Antikythera Mechanism: New Evidence Reveals Ancient Lunar Calendar – What Researchers Discovered Will Blow Your Mind!

Athens, Greece – A recent study sheds new light on the mysterious Antikythera mechanism, a 2,200-year-old bronze mechanical computer believed to have been used by ancient Greeks to predict eclipses and planetary positions. Published in The Horological Journal, the research suggests that the calendar ring of the mechanism was designed to track the lunar calendar, contrary to previous assumptions.

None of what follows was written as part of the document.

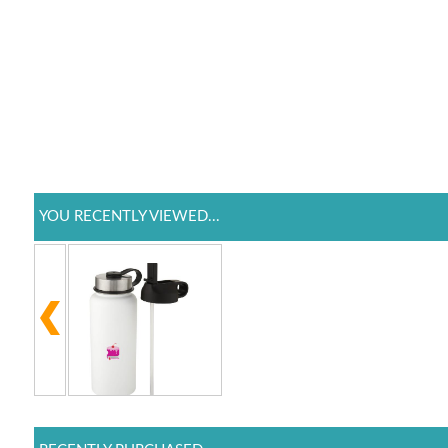
YOU RECENTLY VIEWED...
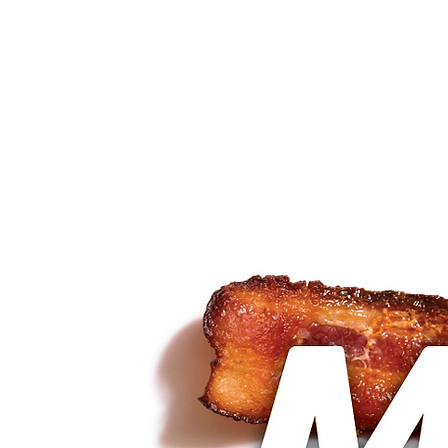
about
services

Co-author Graham Woan, an astrophysicist at the University of Glasgow, expressed the significance of applying modern physics techniques to unravel the secrets of this ancient device in a statement. The Antikythera mechanism, discovered by a Greek sponge diver in 1900 off the coast of Antikythera Island, has intrigued scientists and historians alike for decades.

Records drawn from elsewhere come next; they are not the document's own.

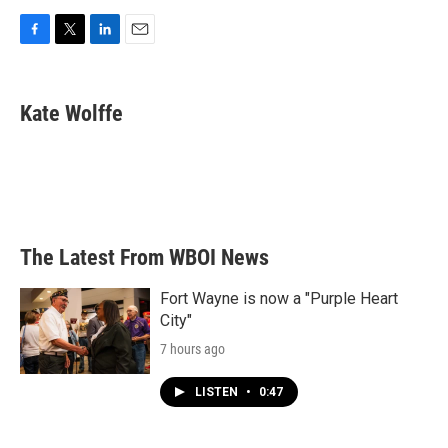
F
T
L
E
a
w
i
m
c
i
n
a
e
t
k
i
Kate Wolffe
b
t
e
l
o
e
d
o
r
I
k
n
The Latest From WBOI News
Fort Wayne is now a "Purple Heart
City"
7 hours ago
LISTEN
•
0:47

The mechanism, now housed in the National Archaeological Museum of Athens, was first studied in detail by British science historian Derek J. de Solla Price in the 1950s. Price’s findings, along with subsequent research by other experts such as Michael Wright and Tony Freeth, have unveiled the complex workings and purpose of this early analog computer.

Through advanced imaging techniques and computational models, researchers have uncovered more about the Antikythera mechanism’s intricate gears and functions. The device was designed to track celestial bodies’ movements in the sky, serving as a valuable tool for ancient Greek astronomers and scholars.

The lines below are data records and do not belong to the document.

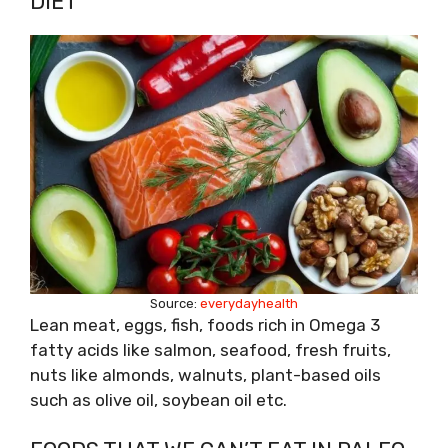
DIET
Source:
everydayhealth
Lean meat, eggs, fish, foods rich in Omega 3
fatty acids like salmon, seafood, fresh fruits,
nuts like almonds, walnuts, plant-based oils
such as olive oil, soybean oil etc.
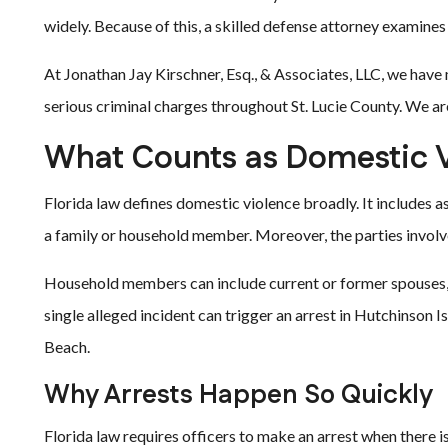
widely. Because of this, a skilled defense attorney examines 
At Jonathan Jay Kirschner, Esq., & Associates, LLC, we have
serious criminal charges throughout St. Lucie County. We are
What Counts as Domestic V
Florida law defines domestic violence broadly. It includes a
a family or household member. Moreover, the parties involve
Household members can include current or former spouses, 
single alleged incident can trigger an arrest in Hutchinson 
Beach.
Why Arrests Happen So Quickly
Florida law requires officers to make an arrest when there is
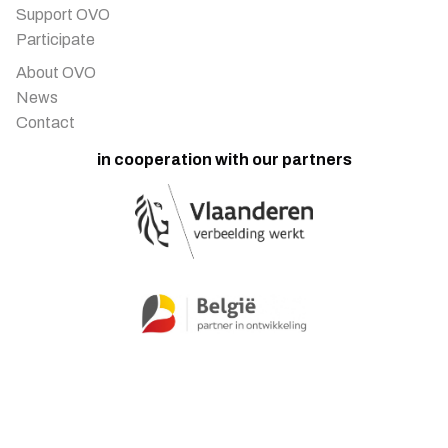
Support OVO
Participate
About OVO
News
Contact
in cooperation with our partners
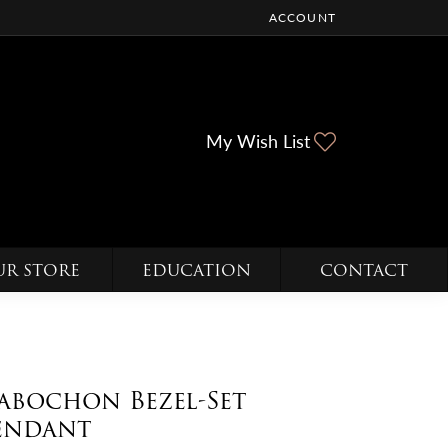
ACCOUNT
TOGGLE MY ACCOUNT ME
Toggle My Wi
My Wish List
UR STORE
EDUCATION
CONTACT
abochon Bezel-Set
endant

The ongoing Antikythera Mechanism Research Project continues to provide new insights into this fascinating artifact, shedding light on the ancient Greeks’ advanced knowledge of astronomy and technology. The interdisciplinary efforts of scientists and historians have brought to life the remarkable capabilities and sophistication of the Antikythera mechanism, showcasing the ingenuity of its creators.